On Wed, Nov 11, 2020 at 11:29:37PM +0100, Alexander Graf wrote:
On 11.11.20 23:15, Joel Fernandes wrote:
On Wed, Nov 11, 2020 at 5:13 PM Joel Fernandes <joel@xxxxxxxxxxxxxxxxx> wrote:
On Wed, Nov 11, 2020 at 5:00 PM Alexander Graf <graf@xxxxxxxxxx> wrote:
On 11.11.20 22:14, Joel Fernandes wrote:
Some hardware such as certain AMD variants don't have cross-HT MDS/L1TF
issues. Detect this and don't enable core scheduling as it can
needlessly slow the device done.
diff --git a/arch/x86/kernel/cpu/bugs.c b/arch/x86/kernel/cpu/bugs.c
index dece79e4d1e9..0e6e61e49b23 100644
--- a/arch/x86/kernel/cpu/bugs.c
+++ b/arch/x86/kernel/cpu/bugs.c
@@ -152,6 +152,14 @@ void __init check_bugs(void)
#endif
}
+/*
+ * Do not need core scheduling if CPU does not have MDS/L1TF vulnerability.
+ */
+int arch_allow_core_sched(void)
+{
+ return boot_cpu_has_bug(X86_BUG_MDS) || boot_cpu_has_bug(X86_BUG_L1TF);
Can we make this more generic and user settable, similar to the L1 cache
flushing modes in KVM?
I am not 100% convinced that there are no other thread sibling attacks
possible without MDS and L1TF. If I'm paranoid, I want to still be able
to force enable core scheduling.
In addition, we are also using core scheduling as a poor man's mechanism
to give customers consistent performance for virtual machine thread
siblings. This is important irrespective of CPU bugs. In such a
scenario, I want to force enable core scheduling.
Ok, I can make it new kernel command line option with:
coresched=on
coresched=secure (only if HW has MDS/L1TF)
coresched=off
Also, I would keep "secure" as the default. (And probably, we should
modify the informational messages in sysfs to reflect this..)
I agree that "secure" should be the default.
Ok.
Can we also integrate into the "mitigations" kernel command line[1] for this?
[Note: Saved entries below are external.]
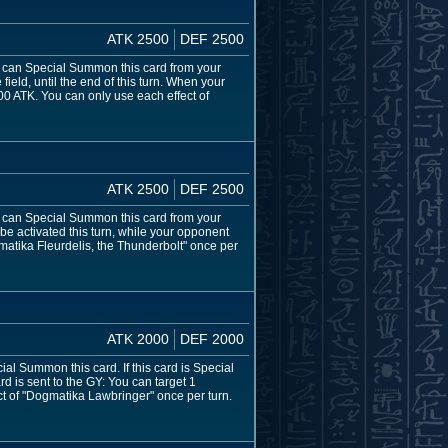
ATK 2500
DEF 2500
ou can Special Summon this card from your
ield, until the end of this turn. When your
0 ATK. You can only use each effect of
ATK 2500
DEF 2500
ou can Special Summon this card from your
be activated this turn, while your opponent
matika Fleurdelis, the Thunderbolt" once per
ATK 2000
DEF 2000
al Summon this card. If this card is Special
d is sent to the GY: You can target 1
ct of "Dogmatika Lawbringer" once per turn.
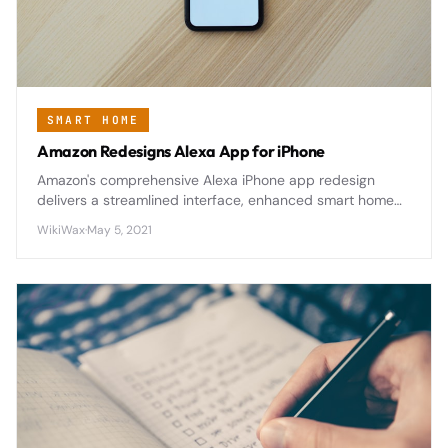
SMART HOME
Amazon Redesigns Alexa App for iPhone
Amazon's comprehensive Alexa iPhone app redesign
delivers a streamlined interface, enhanced smart home
controls, and improved accessibility features that make
WikiWax
·
May 5, 2021
managing connected devices significantly more intuitive.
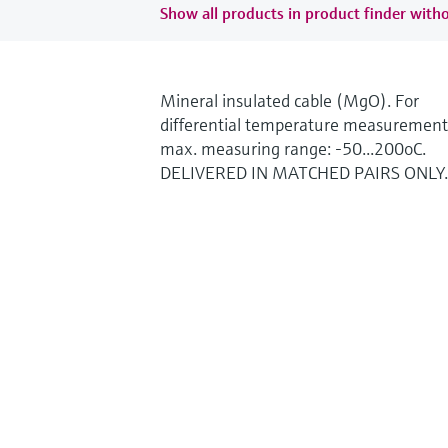
Show all products in product finder witho
Mineral insulated cable (MgO). For
differential temperature measurement
max. measuring range: -50...200oC.
DELIVERED IN MATCHED PAIRS ONLY.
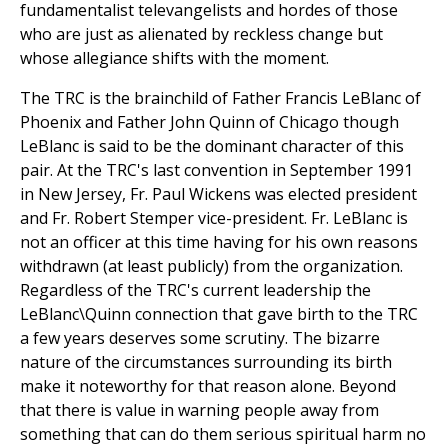
fundamentalist televangelists and hordes of those
who are just as alienated by reckless change but
whose allegiance shifts with the moment.
The TRC is the brainchild of Father Francis LeBlanc of
Phoenix and Father John Quinn of Chicago though
LeBlanc is said to be the dominant character of this
pair. At the TRC's last convention in September 1991
in New Jersey, Fr. Paul Wickens was elected president
and Fr. Robert Stemper vice-president. Fr. LeBlanc is
not an officer at this time having for his own reasons
withdrawn (at least publicly) from the organization.
Regardless of the TRC's current leadership the
LeBlanc\Quinn connection that gave birth to the TRC
a few years deserves some scrutiny. The bizarre
nature of the circumstances surrounding its birth
make it noteworthy for that reason alone. Beyond
that there is value in warning people away from
something that can do them serious spiritual harm no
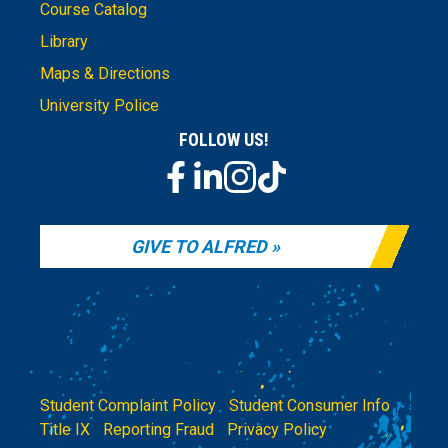
Course Catalog
Library
Maps & Directions
University Police
FOLLOW US!
GIVE TO ALFRED
Student Complaint Policy
|
Student Consumer Info
|
Title IX
|
Reporting Fraud
|
Privacy Policy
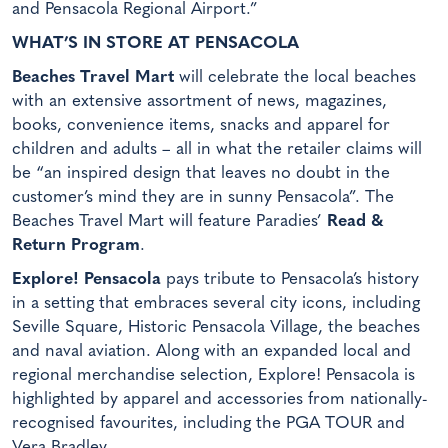
and Pensacola Regional Airport.”
WHAT’S IN STORE AT PENSACOLA
Beaches Travel Mart
will celebrate the local beaches
with an extensive assortment of news, magazines,
books, convenience items, snacks and apparel for
children and adults – all in what the retailer claims will
be “an inspired design that leaves no doubt in the
customer’s mind they are in sunny Pensacola”. The
Beaches Travel Mart will feature Paradies’
Read &
Return Program
.
Explore! Pensacola
pays tribute to Pensacola’s history
in a setting that embraces several city icons, including
Seville Square, Historic Pensacola Village, the beaches
and naval aviation. Along with an expanded local and
regional merchandise selection, Explore! Pensacola is
highlighted by apparel and accessories from nationally-
recognised favourites, including the PGA TOUR and
Vera Bradley.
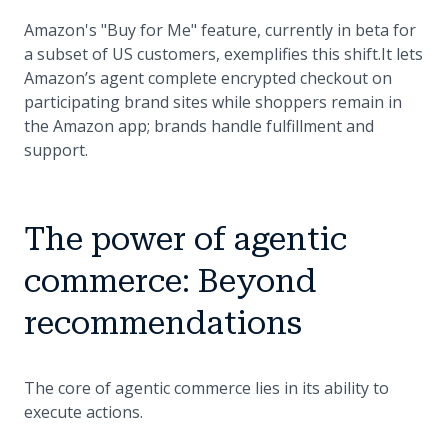
Amazon's "Buy for Me" feature, currently in beta for
a subset of US customers, exemplifies this shift.It lets
Amazon’s agent complete encrypted checkout on
participating brand sites while shoppers remain in
the Amazon app; brands handle fulfillment and
support.
The power of agentic
commerce: Beyond
recommendations
The core of agentic commerce lies in its ability to
execute actions.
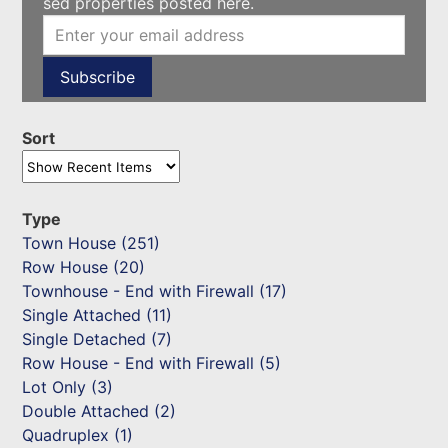
sed properties posted here.
Sort
Type
Town House (251)
Row House (20)
Townhouse - End with Firewall (17)
Single Attached (11)
Single Detached (7)
Row House - End with Firewall (5)
Lot Only (3)
Double Attached (2)
Quadruplex (1)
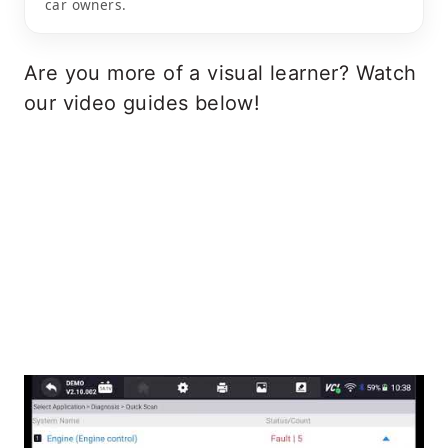
car owners.
Are you more of a visual learner? Watch
our video guides below!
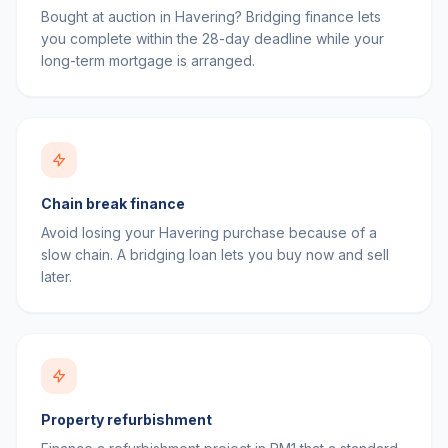
Bought at auction in Havering? Bridging finance lets
you complete within the 28-day deadline while your
long-term mortgage is arranged.
Chain break finance
Avoid losing your Havering purchase because of a
slow chain. A bridging loan lets you buy now and sell
later.
Property refurbishment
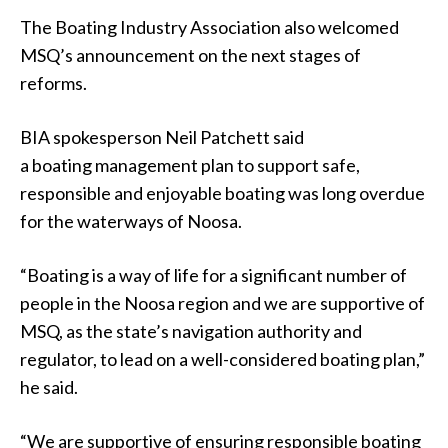
The Boating Industry Association also welcomed
MSQ’s announcement on the next stages of
reforms.
BIA spokesperson Neil Patchett said
a boating management plan to support safe,
responsible and enjoyable boating was long overdue
for the waterways of Noosa.
“Boating is a way of life for a significant number of
people in the Noosa region and we are supportive of
MSQ, as the state’s navigation authority and
regulator, to lead on a well-considered boating plan,”
he said.
“We are supportive of ensuring responsible boating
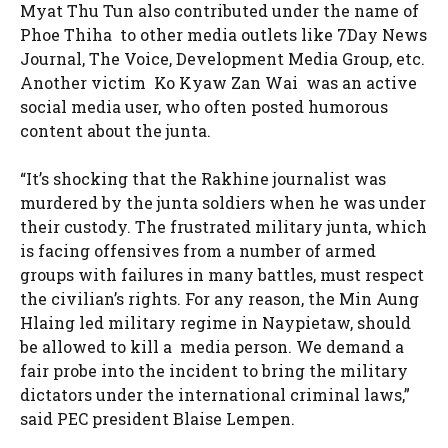
Myat Thu Tun also contributed under the name of
Phoe Thiha to other media outlets like 7Day News
Journal, The Voice, Development Media Group, etc.
Another victim Ko Kyaw Zan Wai was an active
social media user, who often posted humorous
content about the junta.
“It’s shocking that the Rakhine journalist was
murdered by the junta soldiers when he was under
their custody. The frustrated military junta, which
is facing offensives from a number of armed
groups with failures in many battles, must respect
the civilian’s rights. For any reason, the Min Aung
Hlaing led military regime in Naypietaw, should
be allowed to kill a media person. We demand a
fair probe into the incident to bring the military
dictators under the international criminal laws,”
said PEC president Blaise Lempen.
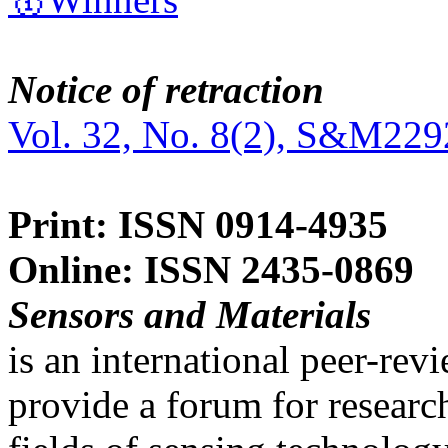
Notice of retraction
Vol. 32, No. 8(2), S&M229
Print: ISSN 0914-4935
Online: ISSN 2435-0869
Sensors and Materials
is an international peer-re
provide a forum for researc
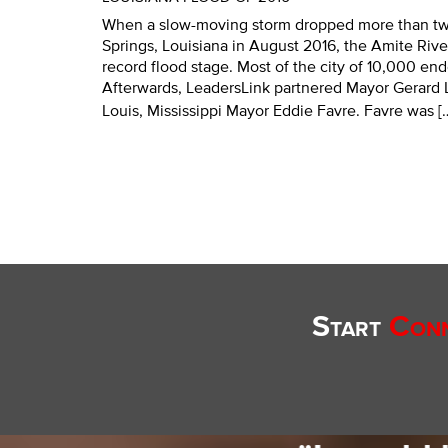
When a slow-moving storm dropped more than tw
Springs, Louisiana in August 2016, the Amite River
record flood stage. Most of the city of 10,000 en
Afterwards, LeadersLink partnered Mayor Gerard L
Louis, Mississippi Mayor Eddie Favre. Favre was [
Start
Conn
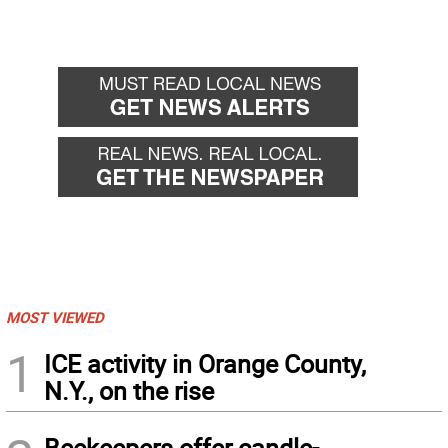
MOST VIEWED
1
ICE activity in Orange County,
N.Y., on the rise
Beekeepers offer candle-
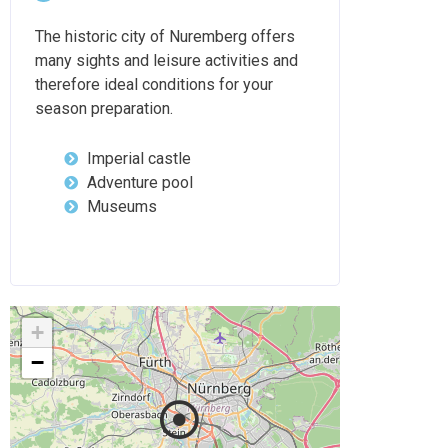
The historic city of Nuremberg offers
many sights and leisure activities and
therefore ideal conditions for your
season preparation.
Imperial castle
Adventure pool
Museums
+
−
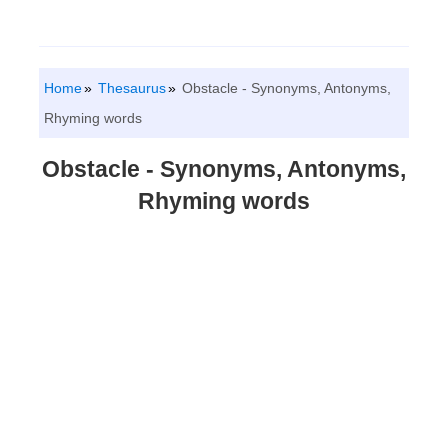
Home
Thesaurus
Obstacle - Synonyms, Antonyms,
Rhyming words
Obstacle - Synonyms, Antonyms,
Rhyming words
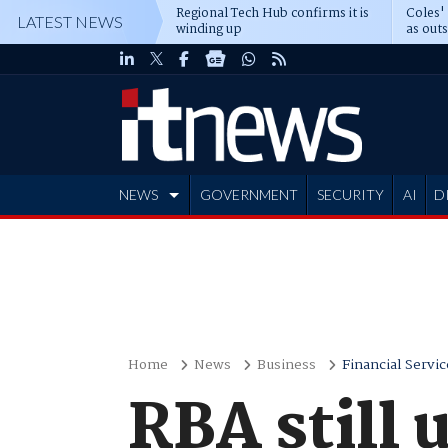
Regional Tech Hub confirms it is
Coles'
LATEST NEWS
winding up
as out
deepe
NEWS
GOVERNMENT
SECURITY
AI
D
ADVERTISE
Home
News
Business
Financial Servic
RBA still 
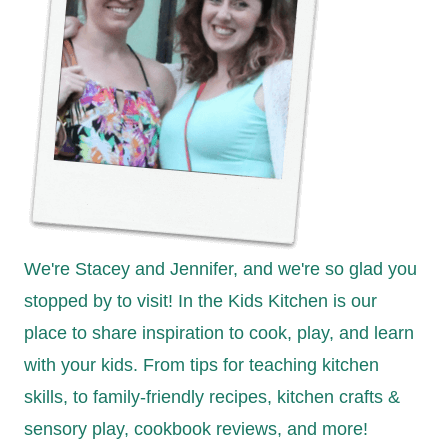
We're Stacey and Jennifer, and we're so glad you
stopped by to visit! In the Kids Kitchen is our
place to share inspiration to cook, play, and learn
with your kids. From tips for teaching kitchen
skills, to family-friendly recipes, kitchen crafts &
sensory play, cookbook reviews, and more!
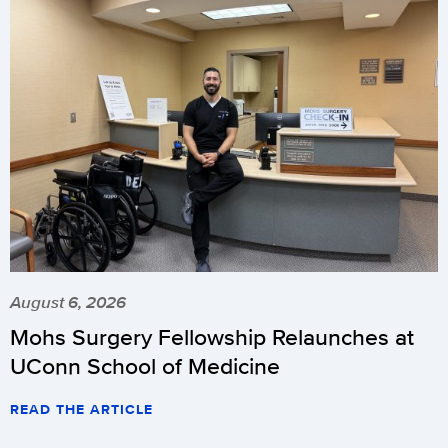
August 6, 2026
Mohs Surgery Fellowship Relaunches at
UConn School of Medicine
READ THE ARTICLE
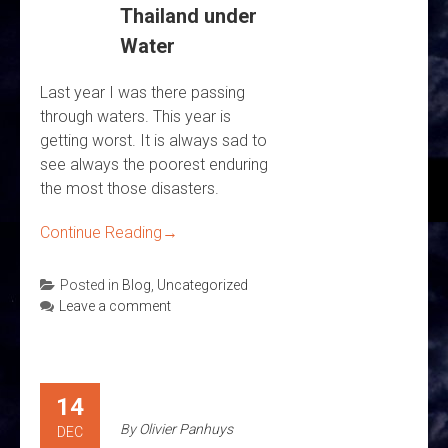
Thailand under
Water
Last year I was there passing
through waters. This year is
getting worst. It is always sad to
see always the poorest enduring
the most those disasters.
Continue Reading
→
Posted in
Blog
,
Uncategorized
Leave a comment
14
By
Olivier Panhuys
DEC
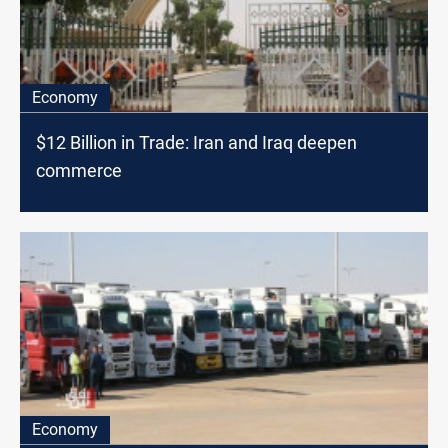
Economy
$12 Billion in Trade: Iran and Iraq deepen
commerce
Economy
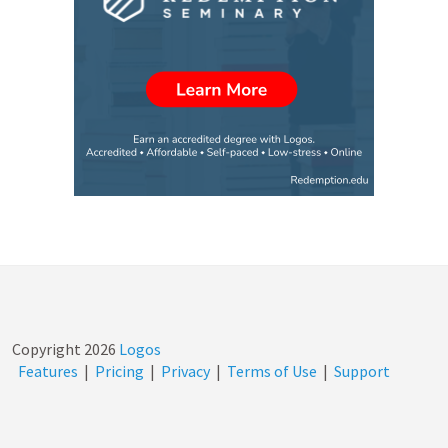
Copyright
2026
Logos
Features
|
Pricing
|
Privacy
|
Terms of Use
|
Support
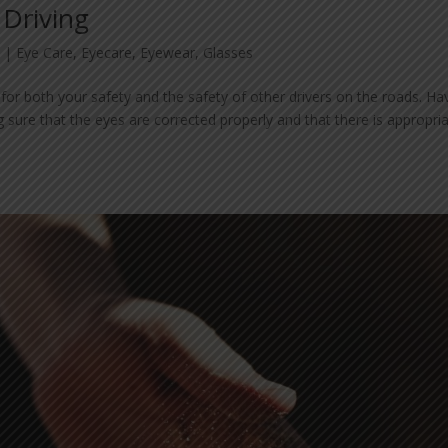
 Driving
3
|
Eye Care
,
Eyecare
,
Eyewear
,
Glasses
 for both your safety and the safety of other drivers on the roads. Ha
g sure that the eyes are corrected properly and that there is appropri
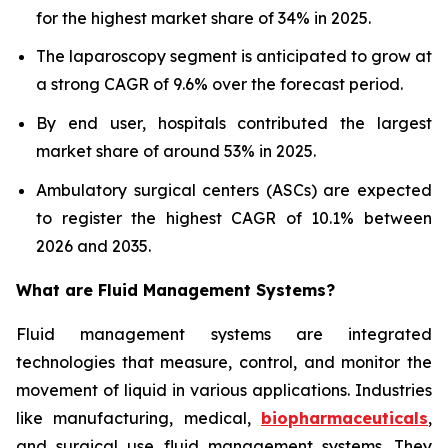
for the highest market share of 34% in 2025.
The laparoscopy segment is anticipated to grow at
a strong CAGR of 9.6% over the forecast period.
By end user, hospitals contributed the largest
market share of around 53% in 2025.
Ambulatory surgical centers (ASCs) are expected
to register the highest CAGR of 10.1% between
2026 and 2035.
What are
Fluid Management Systems?
Fluid management systems are integrated
technologies that measure, control, and monitor the
movement of liquid in various applications. Industries
like manufacturing, medical,
biopharmaceuticals
,
and surgical use fluid management systems. They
Sure, the integration into [1] sounds conceptually fine to me however it is
not super straight forward. Like: What if user wants to force-enable
core-scheduling for the usecase you mention, but still wants the cross-HT
mitigation because they are only tagging VMs (as in your usecase) and not
other tasks. Idk.
The best thing to do could be to keep the "auto disable HT" controls and
logic separate from the "coresched=on" logic and let the user choose. The
exception being, coresched=secure means that on HW that does not have
vulnerability, we will not activate the core scheduling.